O Desastre de Isack Hadjar na Red Bull F1: Uma Corrida Tão Perigosa Que o Deixou Sem Poder!
Num relato chocante vindo do coração do Grande Prémio do Japão, Isack Hadjar expôs a experiência angustiante que enfrentou com o seu carro de Fórmula 1 da Red Bull, descrevendo-o como tão incontrolável que beirava o “perigoso.” O jovem piloto francês, que começou a corrida numa promissora oitava posição em Suzuka, viu as suas esperanças desmoronarem nas duas primeiras voltas, acabando por terminar numa dececionante 12ª posição.
“Foi realmente horrível,” lamentou Hadjar, refletindo sobre o início caótico. “Não é sequer 1% de quão má foi esta corrida. É simplesmente frustrante. Preciso de perceber o que aconteceu com a situação da bateria tão cedo na corrida,” acrescentou, aludindo a uma grande falha técnica que o privou de um ritmo competitivo. Apesar de se sentir confortável em oitavo e ansioso para lutar com o experiente piloto Pierre Gasly, Hadjar sentiu-se impotente quando a sua bateria se esgotou. “E então você simplesmente fica sem poder,” reiterou, capturando a essência de um dia que saiu do controle.
A corrida não foi isenta de confrontos, uma vez que Hadjar enfrentou uma feroz competição do novato Arvid Lindblad da Racing Bulls. A tensão aumentou quando Lindblad recebeu uma bandeira preto e branco por se mover sob travagem — uma manobra que Hadjar descreveu como “não muito útil para ambos, mas está tudo bem, ele é jovem.” Apesar dos desafios, Hadjar conseguiu recuperar um pouco, ultrapassando tanto Nico Hulkenberg como Gabriel Bortoleto após uma paragem nas boxes antes da intervenção do carro de segurança. No entanto, as suas dificuldades persistiram, uma vez que acabou por ser ultrapassado novamente por Hulkenberg, selando o seu destino em 12º.
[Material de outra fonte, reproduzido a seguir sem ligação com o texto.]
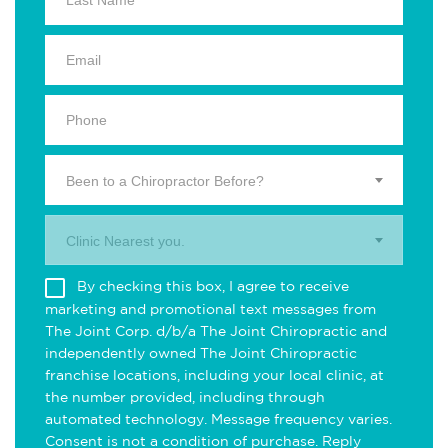
Been to a Chiropractor Before?
Clinic Nearest you.
By checking this box, I agree to receive
marketing and promotional text messages from
The Joint Corp. d/b/a The Joint Chiropractic and
independently owned The Joint Chiropractic
franchise locations, including your local clinic, at
the number provided, including through
automated technology. Message frequency varies.
Consent is not a condition of purchase. Reply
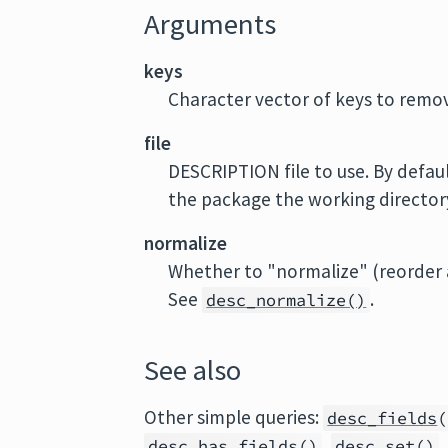
Arguments
keys
Character vector of keys to remo
file
DESCRIPTION file to use. By defaul
the package the working directory 
normalize
Whether to "normalize" (reorder a
See
.
desc_normalize()
See also
Other simple queries:
desc_fields
(
,
desc_has_fields
()
desc_set
()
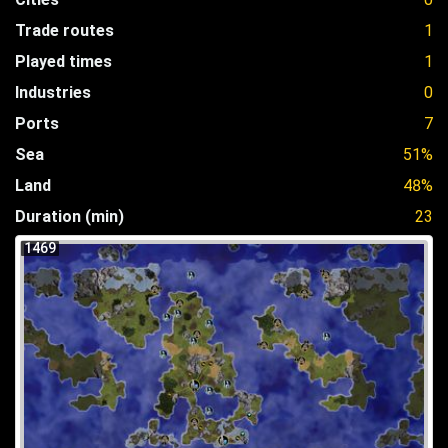
Trade routes
1
Played times
1
Industries
0
Ports
7
Sea
51%
Land
48%
Duration (min)
23
1469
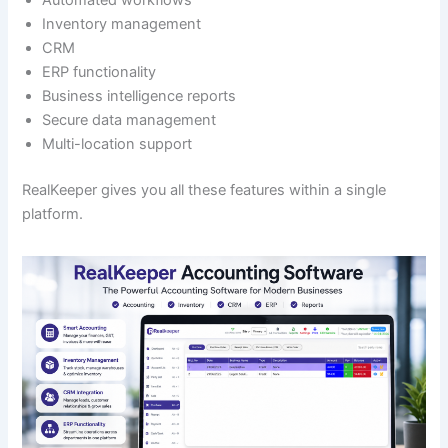
Automated workflows
Inventory management
CRM
ERP functionality
Business intelligence reports
Secure data management
Multi-location support
RealKeeper gives you all these features within a single
platform.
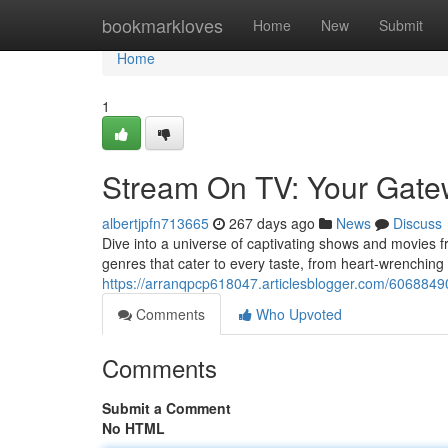
Home
bookmarkloves
Home
New
Submit
Home
1
Stream On TV: Your Gatew
albertjpfn713665
267 days ago
News
Discuss
Dive into a universe of captivating shows and movies f
genres that cater to every taste, from heart-wrenching 
https://arranqpcp618047.articlesblogger.com/6068849
Comments
Who Upvoted
Comments
Submit a Comment
No HTML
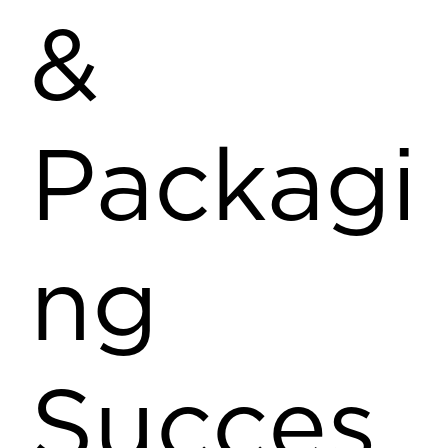
&
Packagi
ng
Succes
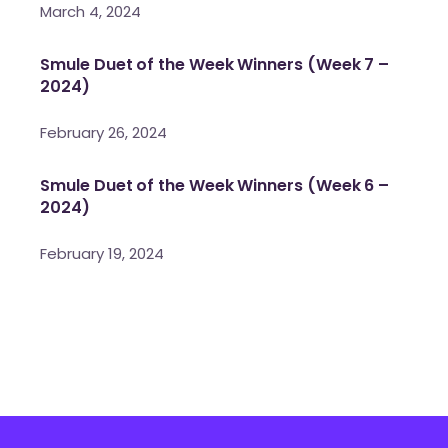
March 4, 2024
Smule Duet of the Week Winners (Week 7 –
2024)
February 26, 2024
Smule Duet of the Week Winners (Week 6 –
2024)
February 19, 2024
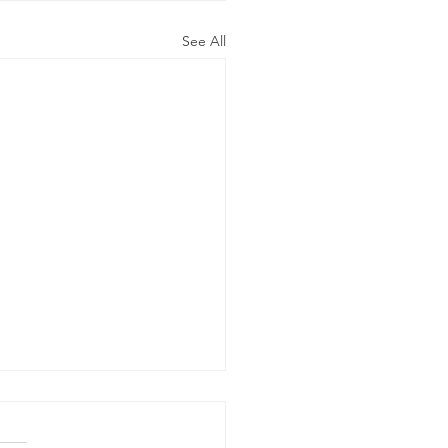
See All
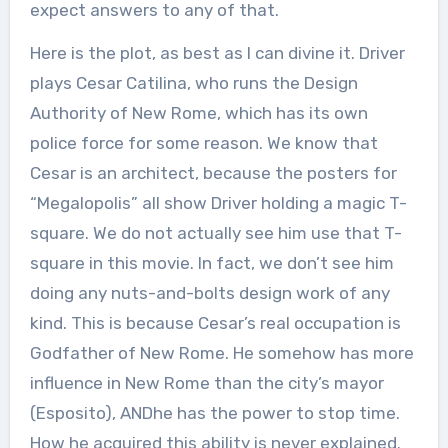
expect answers to any of that.
Here is the plot, as best as I can divine it. Driver
plays Cesar Catilina, who runs the Design
Authority of New Rome, which has its own
police force for some reason. We know that
Cesar is an architect, because the posters for
“Megalopolis” all show Driver holding a magic T-
square. We do not actually see him use that T-
square in this movie. In fact, we don’t see him
doing any nuts-and-bolts design work of any
kind. This is because Cesar’s real occupation is
Godfather of New Rome. He somehow has more
influence in New Rome than the city’s mayor
(Esposito), ANDhe has the power to stop time.
How he acquired this ability is never explained.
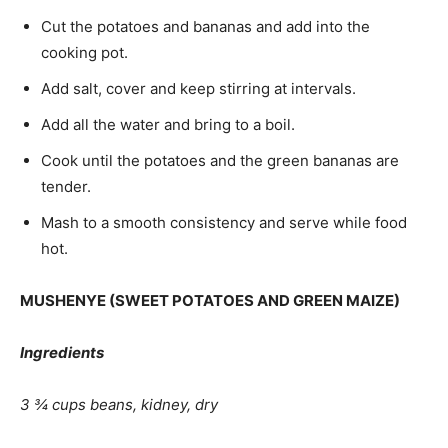
Cut the potatoes and bananas and add into the
cooking pot.
Add salt, cover and keep stirring at intervals.
Add all the water and bring to a boil.
Cook until the potatoes and the green bananas are
tender.
Mash to a smooth consistency and serve while food
hot.
MUSHENYE (SWEET POTATOES AND GREEN MAIZE)
Ingredients
3 ¾ cups beans, kidney, dry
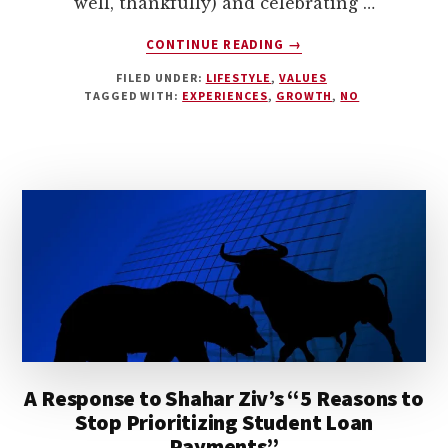
well, thankfully) and celebrating …
ABOUT
CONTINUE READING
→
LESSONS
FILED UNDER:
LIFESTYLE
,
VALUES
FROM
TAGGED WITH:
EXPERIENCES
,
GROWTH
,
NO
SUPERHERO
DAD
A Response to Shahar Ziv’s “5 Reasons to
Stop Prioritizing Student Loan
Payments”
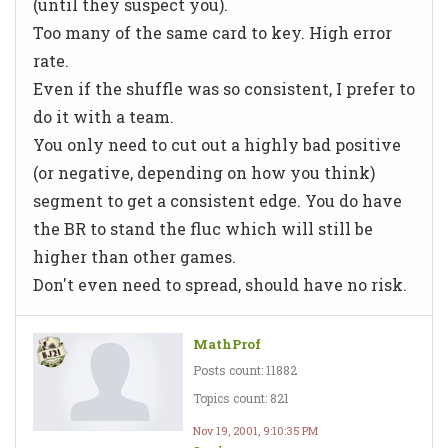
(until they suspect you).
Too many of the same card to key. High error
rate.
Even if the shuffle was so consistent, I prefer to
do it with a team.
You only need to cut out a highly bad positive
(or negative, depending on how you think)
segment to get a consistent edge. You do have
the BR to stand the fluc which will still be
higher than other games.
Don't even need to spread, should have no risk.
MathProf
Posts count: 11882
Topics count: 821
Nov 19, 2001, 9:10:35 PM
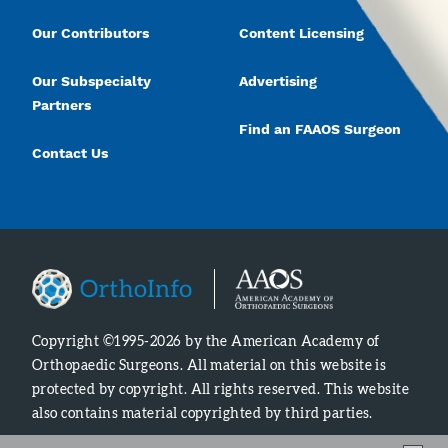
Our Contributors
Content Licensing
Our Subspecialty
Advertising
Partners
Find an FAAOS Surgeon
Contact Us
Copyright ©1995-2026 by the American Academy of
Orthopaedic Surgeons. All material on this website is
protected by copyright. All rights reserved. This website
also contains material copyrighted by third parties.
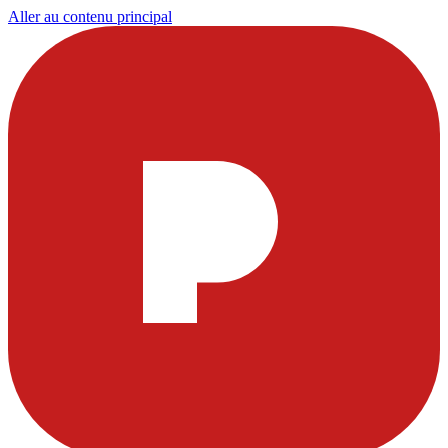
Aller au contenu principal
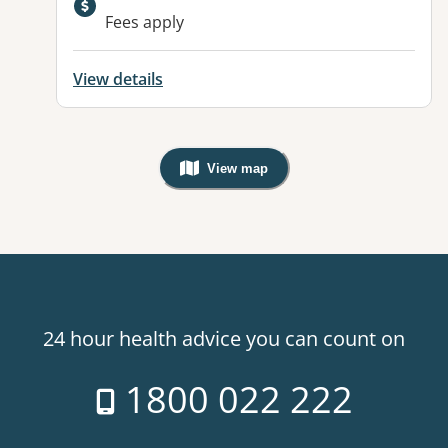
Fees apply
View details
View map
, Warning: Googles Map view is not v
24 hour health advice you can count on
1800 022 222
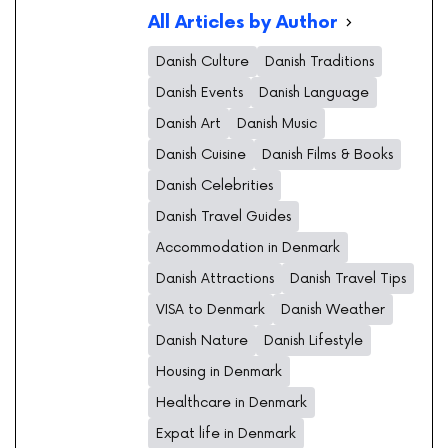
All Articles by Author
Danish Culture
Danish Traditions
Danish Events
Danish Language
Danish Art
Danish Music
Danish Cuisine
Danish Films & Books
Danish Celebrities
Danish Travel Guides
Accommodation in Denmark
Danish Attractions
Danish Travel Tips
VISA to Denmark
Danish Weather
Danish Nature
Danish Lifestyle
Housing in Denmark
Healthcare in Denmark
Expat life in Denmark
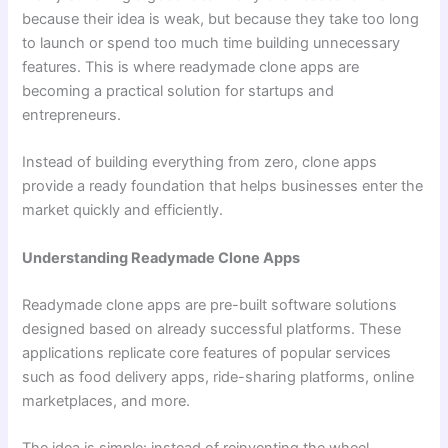
because their idea is weak, but because they take too long
to launch or spend too much time building unnecessary
features. This is where readymade clone apps are
becoming a practical solution for startups and
entrepreneurs.
Instead of building everything from zero, clone apps
provide a ready foundation that helps businesses enter the
market quickly and efficiently.
Understanding Readymade Clone Apps
Readymade clone apps are pre-built software solutions
designed based on already successful platforms. These
applications replicate core features of popular services
such as food delivery apps, ride-sharing platforms, online
marketplaces, and more.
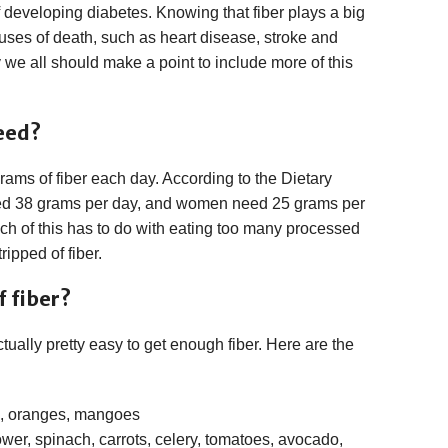
developing diabetes. Knowing that fiber plays a big
auses of death, such as heart disease, stroke and
 we all should make a point to include more of this
eed?
ms of fiber each day. According to the Dietary
ed 38 grams per day, and women need 25 grams per
Much of this has to do with eating too many processed
ipped of fiber.
 fiber?
ctually pretty easy to get enough fiber. Here are the
s, oranges, mangoes
lower, spinach, carrots, celery, tomatoes, avocado,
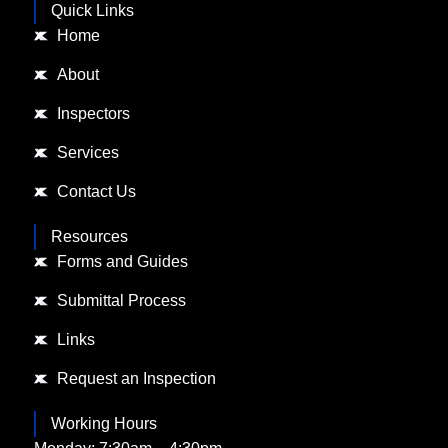
Quick Links
Home
About
Inspectors
Services
Contact Us
Resources
Forms and Guides
Submittal Process
Links
Request an Inspection
Working Hours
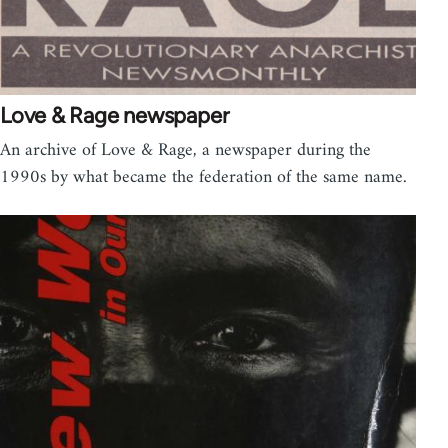
Love & Rage newspaper
An archive of Love & Rage, a newspaper during the
1990s by what became the federation of the same name.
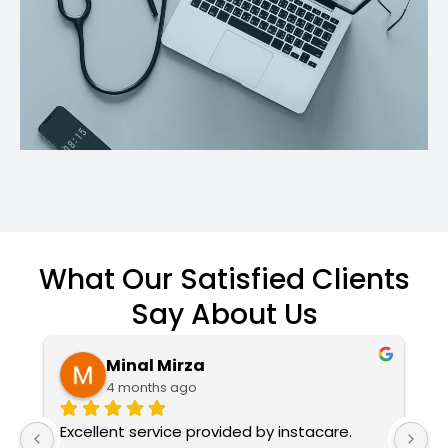
What Our Satisfied Clients
Say About Us
Minal Mirza
4 months ago
Excellent service provided by instacare. 
I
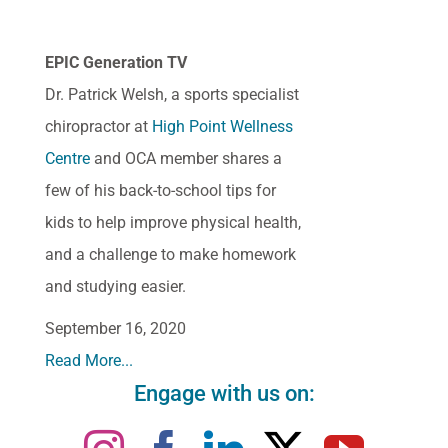
EPIC Generation TV
Dr. Patrick Welsh, a sports specialist
chiropractor at
High Point Wellness
Centre
and OCA member shares a
few of his back-to-school tips for
kids to help improve physical health,
and a challenge to make homework
and studying easier.
September 16, 2020
Read More...
Engage with us on:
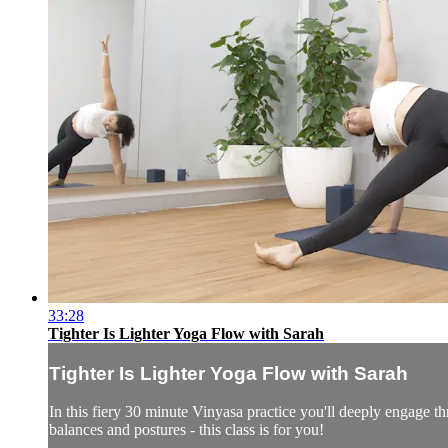
33:28
Tighter Is Lighter Yoga Flow with Sarah
Tighter Is Lighter Yoga Flow with Sarah
In this fiery 30 minute Vinyasa practice you'll deeply engage thr
balances and postures - this class is for you!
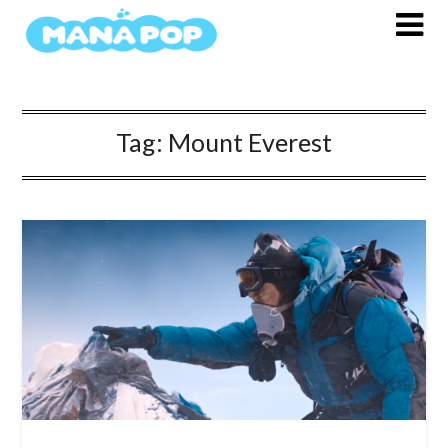
Skip
to
content
Tag:
Mount Everest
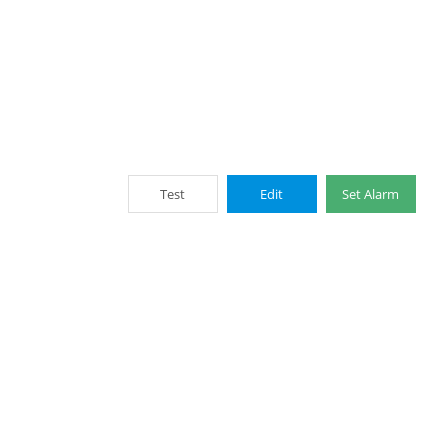
Test
Edit
Set Alarm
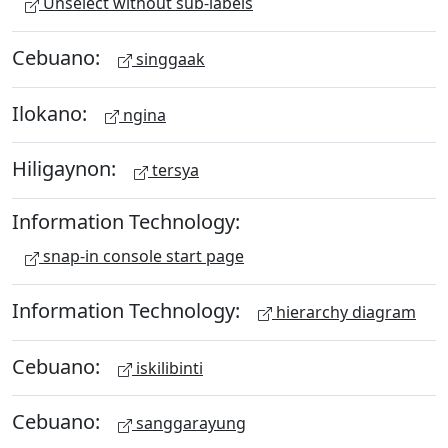
Unselect without sub-labels
Cebuano:
singgaak
Ilokano:
ngina
Hiligaynon:
tersya
Information Technology:
snap-in console start page
Information Technology:
hierarchy diagram
Cebuano:
iskilibinti
Cebuano:
sanggarayung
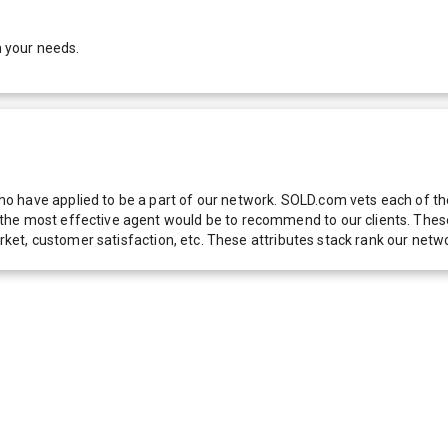
h your needs.
 have applied to be a part of our network. SOLD.com vets each of thes
he most effective agent would be to recommend to our clients. These f
 market, customer satisfaction, etc. These attributes stack rank our 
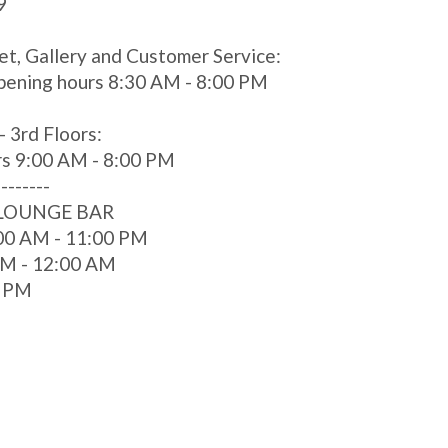
9
et, Gallery and Customer Service:
pening hours 8:30 AM - 8:00 PM
- 3rd Floors:
rs 9:00 AM - 8:00 PM
--------
 LOUNGE BAR
00 AM - 11:00 PM
 AM - 12:00 AM
0 PM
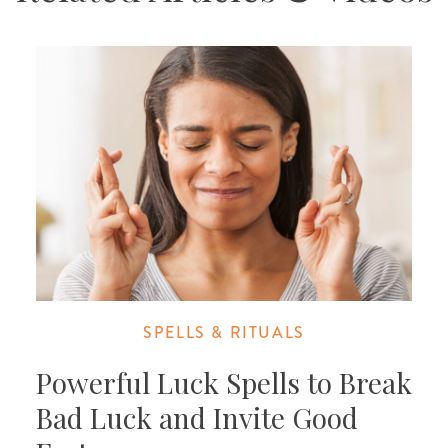
SPELLS & RITUALS
Powerful Luck Spells to Break
Bad Luck and Invite Good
Refletindo sobre o desempenho geral do carro, Hadjar foi sincero na sua desilusão. “De qualquer forma, não tivemos um bom ritmo. Isso era esperado, mas foi pior do que no início do fim de semana. Estava realmente, realmente incontrolável – chegou a ser perigoso. Portanto, foi complicado,” confessou durante uma entrevista ao Canal+. A frustração do jovem piloto é palpável, especialmente à medida que o calendário da F1 entra numa pausa de cinco semanas após o cancelamento dos Grandes Prémios do Bahrein e da Arábia Saudita.
Olhando para o futuro, o otimismo de Hadjar está diminuído. “A única coisa positiva neste momento é que consigo conduzir o carro rapidamente. Mas não temos pistas sobre como podemos tornar o carro rápido,” afirmou de forma curta, enfatizando as suas dificuldades após ter marcado apenas quatro pontos nas três primeiras corridas da temporada. A corrida em Suzuka deixou Hadjar e a Red Bull Racing com mais perguntas do que respostas enquanto procuram inverter a sua sorte no mundo de alta competição da Fórmula 1.
À medida que a equipa se reorganiza, fãs e analistas estarão a observar atentamente para ver se Hadjar consegue superar esses contratempos. Conseguirá ele encontrar as soluções necessárias para enfrentar os desafios que se avizinham, ou o espectro desta corrida malfadada pairará sobre a sua temporada? Uma coisa é certa: o caminho para a redenção não será fácil.